# Build Your Own RAG using RAGStack
This notebook shows the steps to take to use the DataStax Enterprise v7 Vector Store as a means to make LLM interactions meaningfull and without hallucinations. The approach taken here is Retrieval Augmented Generation.

You'll learn:
1. About the content in a CNN dataset
2. How to interact with the OpenAI Chat Model *without* providing this context
3. How to load this context into DataStax Enterprise v7
4. How to run a semantic similarity search on DataStax Enterprise v7
5. How to use this context *with* the local Mistral Chat Model

## Install dependencies

In [None]:
!pip install ragstack-ai sentence-transformers datasets pipdeptree

## Visualize Ragstack dependencies
RAGStack is a curated stack of the best open-source software for easing implementation of the RAG pattern in production-ready applications using DataStax Enterprise, Astra Vector DB or Apache Cassandra as a vector store.

A single command (pip install ragstack-ai) unlocks all the open-source packages required to build production-ready RAG applications with LangChain and DataStax Enterprise, Astra Vector DB or Apache Cassandra.

For each open-source project included in RAGStack, we select a version lineup and then test the combination for compatibility, performance, and security. Our extensive test suite ensures that RAGStack components work well together so you can confidently deploy them in production. We also run security scans on all components using industry-standard tools to ensure that you are not exposed to known vulnerabilities.

In [None]:
!pipdeptree -p ragstack-ai

## Keeping it all locally and within the enterprise firewall
In this notebook we'll keep all services local to ensure maximum safety:

- For the Vector Database, [DataStax Enterprise 7](https://www.datastax.com/blog/get-started-with-the-datastax-enterprise-7-0-developer-vector-search-preview) will be used.
- For the Foundational Model we'll be using [Mistral](https://mistral.ai/).

Read more about Mistral and how it stacks up to GPT-4 [here](https://www.zdnet.com/article/what-to-know-about-mistral-ai-the-company-behind-the-latest-gpt-4-rival/).

# Get an inference engine with Mistral started
There are a multitude of inference engines.
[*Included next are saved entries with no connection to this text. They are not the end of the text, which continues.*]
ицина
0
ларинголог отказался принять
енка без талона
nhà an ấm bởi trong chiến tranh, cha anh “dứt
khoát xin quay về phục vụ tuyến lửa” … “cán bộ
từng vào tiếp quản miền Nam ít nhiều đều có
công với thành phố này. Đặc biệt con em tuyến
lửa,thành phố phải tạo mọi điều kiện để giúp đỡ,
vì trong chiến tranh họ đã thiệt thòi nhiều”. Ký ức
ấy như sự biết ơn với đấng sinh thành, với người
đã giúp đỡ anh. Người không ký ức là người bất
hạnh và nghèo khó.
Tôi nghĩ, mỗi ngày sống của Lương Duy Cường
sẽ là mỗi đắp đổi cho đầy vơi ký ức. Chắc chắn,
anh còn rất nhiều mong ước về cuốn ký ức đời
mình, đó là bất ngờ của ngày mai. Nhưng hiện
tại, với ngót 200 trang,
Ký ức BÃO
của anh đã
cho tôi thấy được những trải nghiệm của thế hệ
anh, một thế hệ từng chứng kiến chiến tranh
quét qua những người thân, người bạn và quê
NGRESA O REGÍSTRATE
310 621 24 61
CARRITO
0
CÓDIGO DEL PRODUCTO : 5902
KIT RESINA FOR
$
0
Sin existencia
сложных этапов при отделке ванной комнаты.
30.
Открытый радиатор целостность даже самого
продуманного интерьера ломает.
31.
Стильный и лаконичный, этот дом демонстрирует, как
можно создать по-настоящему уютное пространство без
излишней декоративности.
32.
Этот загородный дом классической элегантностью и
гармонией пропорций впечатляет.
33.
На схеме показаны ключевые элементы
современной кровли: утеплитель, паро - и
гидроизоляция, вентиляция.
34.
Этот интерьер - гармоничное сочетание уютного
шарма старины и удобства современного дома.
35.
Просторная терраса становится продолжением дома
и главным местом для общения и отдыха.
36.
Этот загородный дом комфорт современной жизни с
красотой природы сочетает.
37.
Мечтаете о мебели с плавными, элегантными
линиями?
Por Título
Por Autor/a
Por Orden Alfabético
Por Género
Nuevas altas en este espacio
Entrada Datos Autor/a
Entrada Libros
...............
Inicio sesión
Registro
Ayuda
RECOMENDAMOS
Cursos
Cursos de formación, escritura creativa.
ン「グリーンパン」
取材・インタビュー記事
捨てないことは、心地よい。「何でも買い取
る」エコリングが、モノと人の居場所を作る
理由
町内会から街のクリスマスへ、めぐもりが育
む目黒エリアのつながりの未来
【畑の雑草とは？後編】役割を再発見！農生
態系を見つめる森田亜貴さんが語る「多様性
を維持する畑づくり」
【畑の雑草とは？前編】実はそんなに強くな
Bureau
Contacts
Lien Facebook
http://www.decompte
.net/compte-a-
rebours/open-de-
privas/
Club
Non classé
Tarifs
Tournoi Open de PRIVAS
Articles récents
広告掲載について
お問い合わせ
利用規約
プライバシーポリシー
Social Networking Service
You can go for [LM Studio](https://lmstudio.ai/) which has a nice UI. In this notebook, we'll use [Ollama](https://ollama.com/).
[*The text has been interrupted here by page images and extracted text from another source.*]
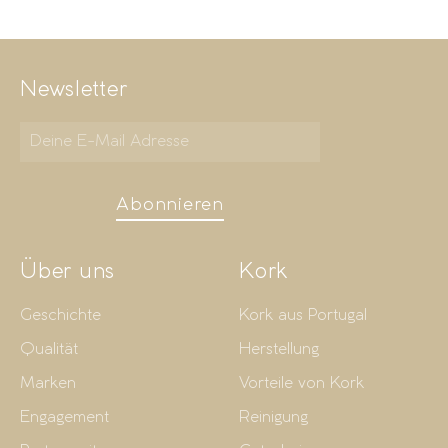
Newsletter
Abonnieren
Über uns
Kork
Geschichte
Kork aus Portugal
Qualität
Herstellung
Marken
Vorteile von Kork
Engagement
Reinigung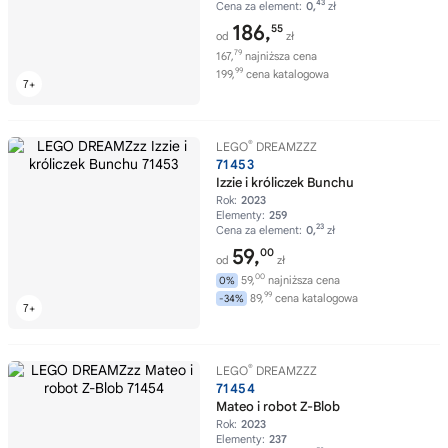
43
Cena za element:
0,
zł
186,
55
od
zł
79
167,
najniższa cena
99
199,
cena katalogowa
®
LEGO
DREAMZZZ
71453
Izzie i króliczek Bunchu
Rok:
2023
Elementy:
259
23
Cena za element:
0,
zł
59,
00
od
zł
00
59,
najniższa cena
0%
99
89,
cena katalogowa
-34%
®
LEGO
DREAMZZZ
71454
Mateo i robot Z-Blob
Rok:
2023
Elementy:
237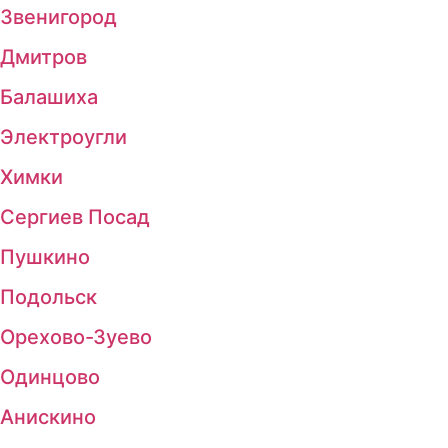
Звенигород
Дмитров
Балашиха
Электроугли
Химки
Сергиев Посад
Пушкино
Подольск
Орехово-Зуево
Одинцово
Анискино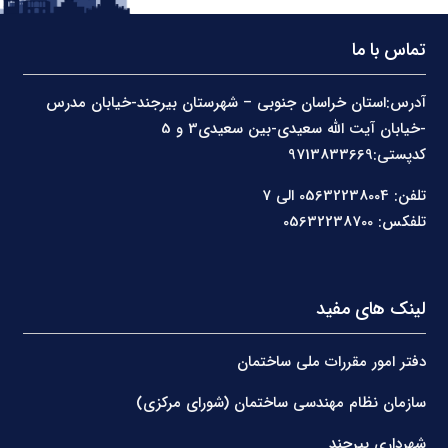
تماس با ما
آدرس:استان خراسان جنوبی – شهرستان بیرجند-خیابان مدرس
-خیابان آیت الله سعیدی-بین سعیدی3 و 5
کدپستی:9713833669
تلفن: 05632238004 الی 7
تلفکس: 05632238700
لینک های مفید
دفتر امور مقررات ملی ساختمان
سازمان نظام مهندسی ساختمان (شورای مرکزی)
شهرداری بیرجند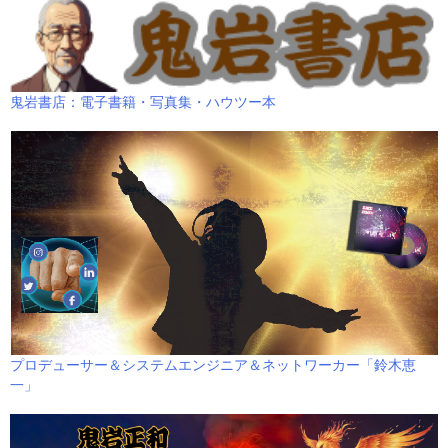
鬼岩書店：電子書籍・写真集・ハウツー本
プロデューサー＆システムエンジニア＆ネットワーカー「鈴木恵
一」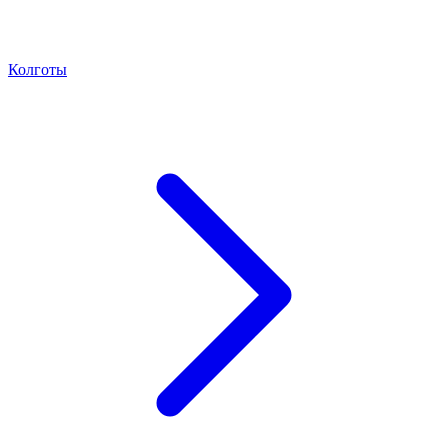
Колготы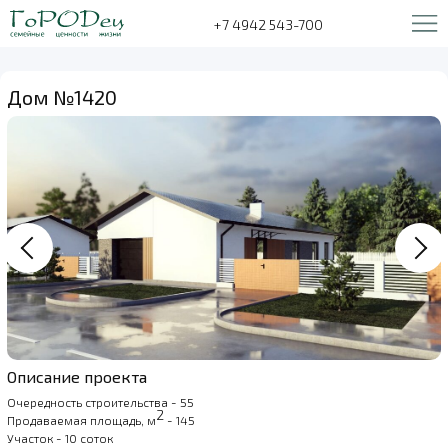
+7 4942 543-700
Дом №1420
Описание проекта
Очередность строительства - 55
2
Продаваемая площадь, м
- 145
Участок - 10 соток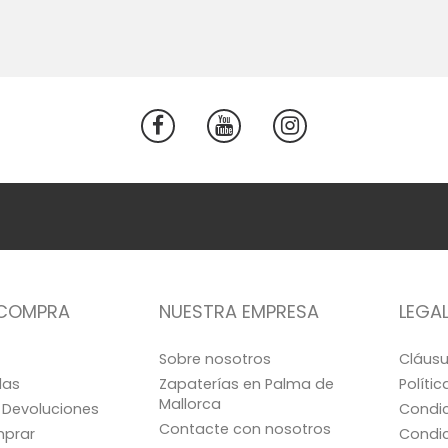
 COMPRA
NUESTRA EMPRESA
LEGA
Sobre nosotros
Cláusu
las
Zapaterías en Palma de
Políti
Mallorca
 Devoluciones
Condic
Contacte con nosotros
prar
Condic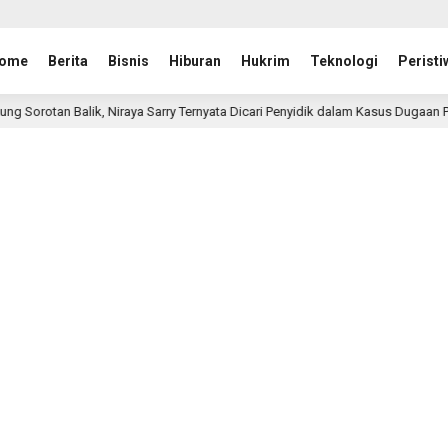
ome
Berita
Bisnis
Hiburan
Hukrim
Teknologi
Peristi
lik, Niraya Sarry Ternyata Dicari Penyidik dalam Kasus Dugaan Penipuan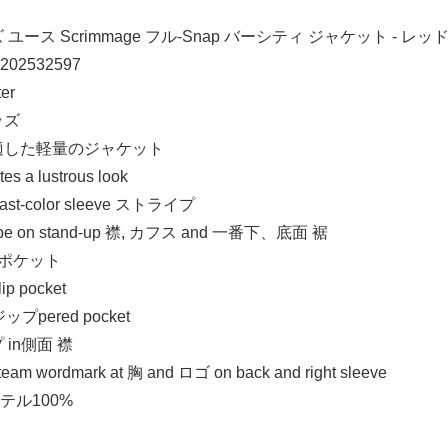
ユース Scrimmage フル-Snap バーシティ ジャケット - 
202532597
er
ッズ
適した軽量のジャケット
es a lustrous look
ast-color sleeve ストライプ
ipe on stand-up 襟, カフス and 一番下、底面 裾
ポケット
lip pocket
 ジップpered pocket
in側面 襟
am wordmark at 胸 and ロゴ on back and right sleeve
ステル100%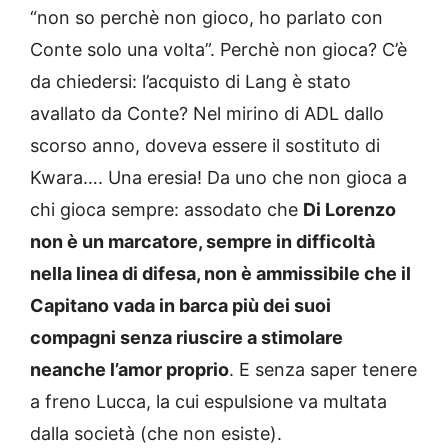
“non so perchè non gioco, ho parlato con
Conte solo una volta”. Perchè non gioca? C’è
da chiedersi: l’acquisto di Lang è stato
avallato da Conte? Nel mirino di ADL dallo
scorso anno, doveva essere il sostituto di
Kwara…. Una eresia! Da uno che non gioca a
chi gioca sempre: assodato che
Di Lorenzo
non è un marcatore, sempre in difficoltà
nella linea di difesa, non è ammissibile che il
Capitano vada in barca più dei suoi
compagni senza riuscire a stimolare
neanche l’amor proprio
. E senza saper tenere
a freno Lucca, la cui espulsione va multata
dalla società (che non esiste).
1. Get started by [downloading](https://ollama.com/download)
2. Install it to your machine
3. Start the inference engine, while downloading Mistral (~4GB) with the command `ollama run mistral` in a terminal

In case this all fails, because of RAM limitations, you can opt to use [tinyllama](https://ollama.com/library/tinyllama) as a model.

## Call Mistral's Chat Model
In this example we'll ask what Daniell Radcliffe recieves when he turns 18.
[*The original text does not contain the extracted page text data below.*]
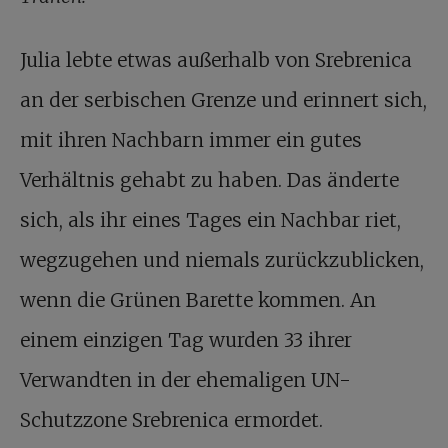
Julia lebte etwas außerhalb von Srebrenica
an der serbischen Grenze und erinnert sich,
mit ihren Nachbarn immer ein gutes
Verhältnis gehabt zu haben. Das änderte
sich, als ihr eines Tages ein Nachbar riet,
wegzugehen und niemals zurückzublicken,
wenn die Grünen Barette kommen. An
einem einzigen Tag wurden 33 ihrer
Verwandten in der ehemaligen UN-
Schutzzone Srebrenica ermordet.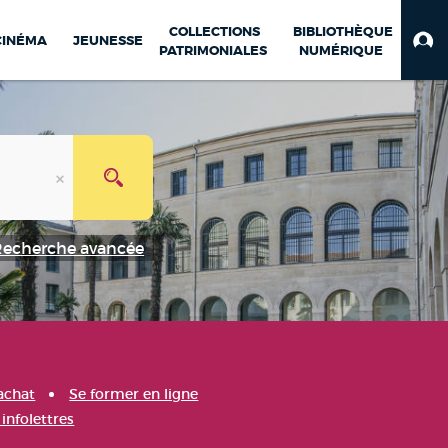
COLLECTIONS
BIBLIOTHÈQUE
CINÉMA
JEUNESSE
PATRIMONIALES
NUMÉRIQUE
Recherche avancée
achat
Se former en ligne
infolettres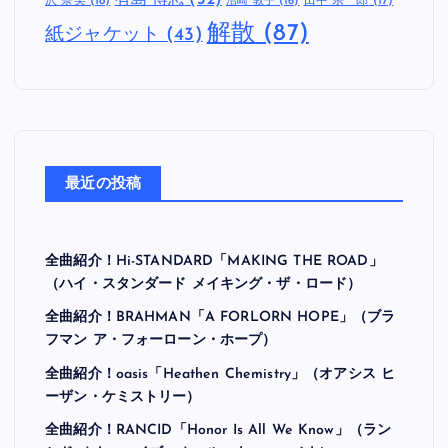
US
(168)
UK
(116)
Warner Records
(21)
セルフタイトル
(28)
セルフライナーノ
カバーアルバム
(15)
デビューアルバム
(125)
ーツ
(21)
三枚目のアルバム
(59)
七枚目のアルバム
(21)
二枚目のアルバム
(68)
五枚目のアルバ
ム
(30)
六枚目のアルバム
(27)
再
八枚目のアルバム
(16)
四枚目のアルバム
(42)
結成
(27)
妹
大野 俊也
(16)
有島 博志
(32)
沢 奈美
(18)
田中 宗一郎
(17)
沼崎 敦子
(16)
解散
(87)
紙ジャケット
(43)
As Mistral has no access to the CNN documents, it will come up with some answer that is very generic.

In [None]:
from langchain.prompts import ChatPromptTemplate
from langchain_community.chat_models.ollama import ChatOllama
from langchain.schema.runnable import RunnableMap
from langchain.schema.output_parser import StrOutputParser

template = """
You are a philosopher that draws inspiration from great thinkers of the past
to craft well-thought answers to user questions. Use the provided context as the basis
for your answers and do not make up new reasoning paths - just mix-and-match what you are given.
Your answers must be extensively written.

QUESTION: {question}

YOUR ANSWER:"""
prompt = ChatPromptTemplate.from_messages([("system", template)])

llm = ChatOllama(
    model="mistral:latest", 
    num_ctx=4096,
    base_url="http://host.docker.internal:11434"
)

inputs = RunnableMap({
  'question': lambda x: x['question']
})
chain = inputs | prompt | llm | StrOutputParser()

chain.invoke({"question": "What kind of fortune does Daniel Radcliffe get when he turns 18?"})

## Load data from CNN

In [None]:
import datasets

def load_articles(n=5):
  dataset = datasets.load_dataset('cnn_dailymail', '3.0.0', split='train', streaming=True)
  data = dataset.take(n)
  return [d['article']
          for d in data]

articles = load_articles()

## Check out some content
In this example we can read that when Daniel Radcliffe turns 18, he'll gain access to £20 million.

In [None]:
print(articles[0])

## Generate chunks to load into the Vector Store
Now let's load the CNN data into the Astra DB Vector Store.
1. First we'll chunk up the data so that it can be loaded in multiple pieces.
2. Then we'll create a new Vector Store on Astra DB.
3. Lastly, we'll load up the documents. As part of this step, the data will be vectorized and it's embeddings stored in the Vector Store.

In [None]:
from langchain.text_splitter import RecursiveCharacterTextSplitter
splitter = RecursiveCharacterTextSplitter(chunk_size=1000, chunk_overlap=0)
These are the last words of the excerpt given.